Too much sex => too little sex
Too much violence => too little violence
Too much description => too little description
Too much info => too little info
Too long => too short
Too complicated => too simple
All of those reasons not to finish are valid for the person who decides. Other people might feel differently about the same book. One person's 5* is another one's 1*. I think it is vital that individuality is respected.

I stopped partly because the plot was so unbelievable that it was becoming a sad joke...but mostly because it was science fiction and the author clearly did not understand even rudimentary Newtonian physics.
I know several other books in a series that I should have stopped reading, but their crimes against a well known and highly lauded science fiction classic were of such magnitude that I had to finish them, if only as a strangely fascinating masochistic exercise in awfulness. Epic badness commands its own undeniable power, I suppose.

So who is this awesome character you keep telling me about, and why didn't you actually put them in the book?

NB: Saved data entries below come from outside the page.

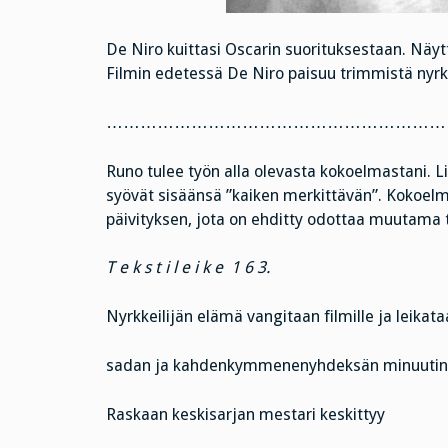
De Niro kuittasi Oscarin suorituksestaan. Näytt
Filmin edetessä De Niro paisuu trimmistä nyrkk
……………………………………………………
Runo tulee työn alla olevasta kokoelmastani. Lik
syövät sisäänsä ”kaiken merkittävän”. Kokoel
päivityksen, jota on ehditty odottaa muutama 
T e k s t i l e i k e 1 6 3.
Nyrkkeilijän elämä vangitaan filmille ja leikat
sadan ja kahdenkymmenenyhdeksän minuutin 
Raskaan keskisarjan mestari keskittyy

That's when I'm happy I was not drinking anything when I read the comment. I'd have had a major clean up to do! :P


That's when I'm happy I was not drinking anything when I read the co..."
Agreed! lol.. that was awesome. I just saw this in a book yesterday.
If it is too unbelievable. I think I need to connect with characters first to then experience paranormal or crazy stuff.
Also... when a scene could be great, because the idea is awesome, but the delivery is flat, or worse yet-- the action stops! I saw this not long ago where a child who was put up for adoption finds his birth parents. He comes to the door, the mother faints.... and then the guy is back on a plane in the next sentence. There was SO much that could have been done emotionally in that one scene, yet it just switched to something else.

Sometimes it's like a joke that has been built up too much and fails at the punch line.

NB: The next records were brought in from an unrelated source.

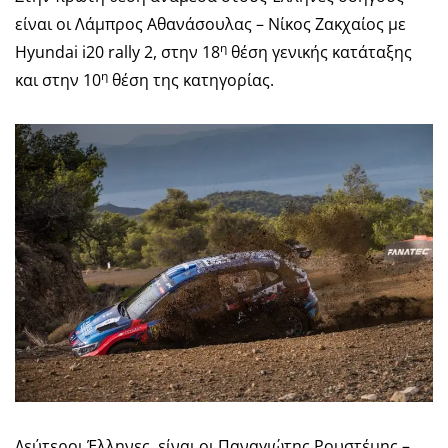
είναι οι Λάμπρος Αθανάσουλας – Νίκος Ζακχαίος με
η
Hyundai i20 rally 2, στην 18
θέση γενικής κατάταξης
η
και στην 10
θέση της κατηγορίας.
Δεύτεροι Έλληνες είναι οι Παναγιώτης Ρουστέμης –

I also don't read stories that get disturbing or too violent, but that's a genre preference, and nothing to do with the quality of the story.

I don't think my books feature gratuitous violence, but there are scenes of violence that might be considered disturbing, so you best avoid my books.

Re the original question: I stop reading a book if it lacks a good and involving storyline or in which the characters or dialogue are wooden.
Unless it's 'Pinocchio'.

I keep wondering about that sentence so I'm going to take the plunge and ask. What do you mean by..."
Hmm I had missed this one (or I was on my iPad and planned to reply later anyway...)
Books written in the second person POV are rather rare. That's why I thought she meant those who 'breach the fourth wall'.
Although I can see where that may jar people off the story, sometimes it adds to it. That's why I was wondering what was it that she disliked about it. What kind of 'breaching the fourth wall' is acceptable for her and what kind isn't. Or if all weren't.
If it's ok with the mods, I'd like to start a thread about it.

I keep wondering about that sentence so I'm going to t..."
please do, breaching the fourth wall is very much my approach to writing.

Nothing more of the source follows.